Agentic multi-step chains

Loop the model + tools until it produces a final answer. Pattern for customer support bots, research agents, codebase navigators.

Core loop

import json

def run_agent(user_message, tools, tool_handlers, max_iter=8):
    messages = [
        {"role": "system", "content": "You are a helpful assistant with tools."},
        {"role": "user", "content": user_message},
    ]

    for iteration in range(max_iter):
        resp = client.chat.completions.create(
            model="epithre-omni",
            messages=messages,
            tools=tools,
            tool_choice="auto",
        )
        msg = resp.choices[0].message
        messages.append(msg)

        if not msg.tool_calls:
            # Final answer
            return msg.content

        # Execute each tool call (potentially in parallel)
        for call in msg.tool_calls:
            try:
                args = json.loads(call.function.arguments)
                result = tool_handlers[call.function.name](**args)
                content = json.dumps(result) if not isinstance(result, str) else result
            except Exception as e:
                content = json.dumps({"error": str(e)})
            messages.append({
                "role": "tool",
                "tool_call_id": call.id,
                "content": content,
            })

    raise RuntimeError("Max iterations exceeded; agent didn't converge.")

Example: support agent with order lookup + shipping check

tools = [
    {
        "type": "function",
        "function": {
            "name": "lookup_order",
            "description": "Find order details by order number.",
            "parameters": {
                "type": "object",
                "properties": {"order_id": {"type": "string"}},
                "required": ["order_id"],
            },
        },
    },
    {
        "type": "function",
        "function": {
            "name": "check_shipping",
            "description": "Get current shipping status for a tracking number.",
            "parameters": {
                "type": "object",
                "properties": {"tracking_number": {"type": "string"}},
                "required": ["tracking_number"],
            },
        },
    },
]

handlers = {
    "lookup_order":   lambda order_id: db.get_order(order_id),
    "check_shipping": lambda tracking_number: shipping_api.status(tracking_number),
}

answer = run_agent(
    "Status pesanan saya nomor ORD-12345 udah sampe mana?",
    tools, handlers,
)

The model: calls lookup_order(ORD-12345), gets tracking number, calls check_shipping(...), gets status, returns natural-language answer.

Recovery patterns

Bad arguments

The model may pass invalid args (typo, made-up ID). Detect and feed an error back; the model usually recovers:

def lookup_order(order_id):
    record = db.get_order(order_id)
    if not record:
        return {"error": f"Order {order_id} not found. Please re-check the order number."}
    return record

The model will see this error and either ask the user to confirm or try another approach.
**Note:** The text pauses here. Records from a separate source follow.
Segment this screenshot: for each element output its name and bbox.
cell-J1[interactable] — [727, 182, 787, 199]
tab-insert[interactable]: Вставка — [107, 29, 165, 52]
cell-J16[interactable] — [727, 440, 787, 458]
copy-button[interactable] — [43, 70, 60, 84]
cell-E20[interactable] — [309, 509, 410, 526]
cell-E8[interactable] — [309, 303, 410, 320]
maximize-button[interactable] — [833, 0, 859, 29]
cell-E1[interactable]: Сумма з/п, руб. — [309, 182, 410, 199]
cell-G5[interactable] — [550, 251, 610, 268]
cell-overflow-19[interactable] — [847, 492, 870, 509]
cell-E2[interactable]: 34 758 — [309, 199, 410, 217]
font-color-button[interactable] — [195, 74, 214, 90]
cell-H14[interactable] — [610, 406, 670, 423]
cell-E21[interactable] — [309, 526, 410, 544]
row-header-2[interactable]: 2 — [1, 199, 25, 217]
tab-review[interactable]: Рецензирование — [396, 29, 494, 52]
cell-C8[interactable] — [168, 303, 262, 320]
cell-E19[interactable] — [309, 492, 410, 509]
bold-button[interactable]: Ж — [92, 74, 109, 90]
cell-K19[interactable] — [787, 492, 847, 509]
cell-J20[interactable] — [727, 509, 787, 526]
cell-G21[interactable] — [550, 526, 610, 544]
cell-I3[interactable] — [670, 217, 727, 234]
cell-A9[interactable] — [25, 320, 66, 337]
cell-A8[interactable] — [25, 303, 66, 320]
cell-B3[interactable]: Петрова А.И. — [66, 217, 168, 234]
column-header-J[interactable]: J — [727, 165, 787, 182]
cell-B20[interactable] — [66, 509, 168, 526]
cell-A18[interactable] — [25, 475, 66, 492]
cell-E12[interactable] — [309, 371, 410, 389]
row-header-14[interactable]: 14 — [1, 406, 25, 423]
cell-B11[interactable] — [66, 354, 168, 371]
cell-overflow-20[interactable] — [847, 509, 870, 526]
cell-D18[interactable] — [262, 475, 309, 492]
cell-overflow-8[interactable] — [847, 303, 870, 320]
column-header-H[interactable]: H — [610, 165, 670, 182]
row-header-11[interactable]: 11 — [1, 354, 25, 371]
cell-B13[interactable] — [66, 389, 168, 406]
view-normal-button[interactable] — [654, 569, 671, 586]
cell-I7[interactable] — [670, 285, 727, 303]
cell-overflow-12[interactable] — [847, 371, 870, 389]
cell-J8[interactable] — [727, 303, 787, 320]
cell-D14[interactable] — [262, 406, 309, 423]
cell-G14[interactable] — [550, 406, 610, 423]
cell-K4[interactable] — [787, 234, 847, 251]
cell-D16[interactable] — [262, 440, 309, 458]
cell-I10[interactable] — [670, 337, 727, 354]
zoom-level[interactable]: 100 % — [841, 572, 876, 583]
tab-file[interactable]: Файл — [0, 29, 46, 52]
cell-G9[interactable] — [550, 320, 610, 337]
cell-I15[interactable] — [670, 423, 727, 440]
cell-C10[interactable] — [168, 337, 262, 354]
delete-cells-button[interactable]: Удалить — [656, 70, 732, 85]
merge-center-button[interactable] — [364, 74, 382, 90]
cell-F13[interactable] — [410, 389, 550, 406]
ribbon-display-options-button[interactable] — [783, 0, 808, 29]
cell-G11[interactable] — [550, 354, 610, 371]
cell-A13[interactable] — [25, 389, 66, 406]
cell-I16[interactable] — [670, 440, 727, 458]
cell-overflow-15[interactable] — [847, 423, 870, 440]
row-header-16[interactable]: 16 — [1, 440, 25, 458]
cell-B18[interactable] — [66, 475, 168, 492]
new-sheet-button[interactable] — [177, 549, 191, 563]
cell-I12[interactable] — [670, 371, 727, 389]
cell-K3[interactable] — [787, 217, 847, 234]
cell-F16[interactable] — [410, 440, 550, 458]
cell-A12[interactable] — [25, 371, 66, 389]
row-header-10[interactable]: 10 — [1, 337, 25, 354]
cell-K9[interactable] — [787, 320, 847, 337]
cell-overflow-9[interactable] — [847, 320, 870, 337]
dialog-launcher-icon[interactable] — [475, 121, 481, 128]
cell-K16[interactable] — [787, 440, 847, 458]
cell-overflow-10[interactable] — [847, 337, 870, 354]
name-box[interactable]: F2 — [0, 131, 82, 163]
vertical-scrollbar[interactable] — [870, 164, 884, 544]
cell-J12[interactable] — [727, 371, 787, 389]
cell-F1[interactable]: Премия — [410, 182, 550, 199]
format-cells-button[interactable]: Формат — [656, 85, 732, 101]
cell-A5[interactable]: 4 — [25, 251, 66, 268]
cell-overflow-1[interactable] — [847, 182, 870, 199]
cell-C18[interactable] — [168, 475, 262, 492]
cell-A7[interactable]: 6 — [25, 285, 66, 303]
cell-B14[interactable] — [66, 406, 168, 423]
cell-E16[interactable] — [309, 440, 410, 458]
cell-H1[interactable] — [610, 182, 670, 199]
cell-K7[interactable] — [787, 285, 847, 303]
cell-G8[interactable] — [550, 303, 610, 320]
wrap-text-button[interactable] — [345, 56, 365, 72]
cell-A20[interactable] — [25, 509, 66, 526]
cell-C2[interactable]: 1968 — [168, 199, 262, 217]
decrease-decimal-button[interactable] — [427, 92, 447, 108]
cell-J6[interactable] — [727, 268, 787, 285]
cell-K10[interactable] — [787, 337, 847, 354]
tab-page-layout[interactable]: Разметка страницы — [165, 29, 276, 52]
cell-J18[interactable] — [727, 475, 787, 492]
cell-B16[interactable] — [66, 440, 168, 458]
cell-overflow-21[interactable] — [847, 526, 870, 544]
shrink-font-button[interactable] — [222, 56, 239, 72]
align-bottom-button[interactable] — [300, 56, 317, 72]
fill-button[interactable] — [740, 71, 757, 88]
Tool loop (same call twice in a row)

last_call = None
for iteration in range(max_iter):
    resp = client.chat.completions.create(...)
    msg = resp.choices[0].message

    if msg.tool_calls and len(msg.tool_calls) == 1:
        sig = (msg.tool_calls[0].function.name,
               msg.tool_calls[0].function.arguments)
        if sig == last_call:
            # Stuck. Force final answer.
            messages.append({"role": "user", "content":
                "You're repeating the same tool call. Please give your best answer based on what you have."})
            continue
        last_call = sig
    # ... rest of loop

Token budget

Long tool chains can blow up context. After each round, optionally trim or summarize older tool results:

if len(messages) > 20:
    # Summarize older history into a single context message
    older = messages[1:-10]  # keep system + last 10
    summary = summarize_older(older)
    messages = [messages[0], {"role": "system", "content": f"Earlier conversation summary: {summary}"}, *messages[-10:]]

When to use which model

epithre-omni: most agentic chains. Good tool-use, strong reasoning.
epithre-prme: long-context agents (e.g. codebase navigator with full file tree in context).
epithre-lyt: NOT recommended for tool loops; less reliable at multi-step tool reasoning.

Cost control

Cap iterations (8 is typical).
tool_choice="auto" has slightly lower TTFT and is preferred for cost-sensitive loops. The prior "required" stall on epithre-omni is fixed (May 2026) — "required" now works reliably across all backends.
Compress tool results: don't return 100KB JSON; summarize or truncate.
Use cache_control on the system prompt — at 5+ iterations per case this saves ~80% on the cached portion. Note: the top-level tools field isn't covered by markers; if you want tool-spec tokens cached, inline the tool documentation as text into the system prompt and keep tools for schema enforcement. See Pattern 4 in the prompt caching guide.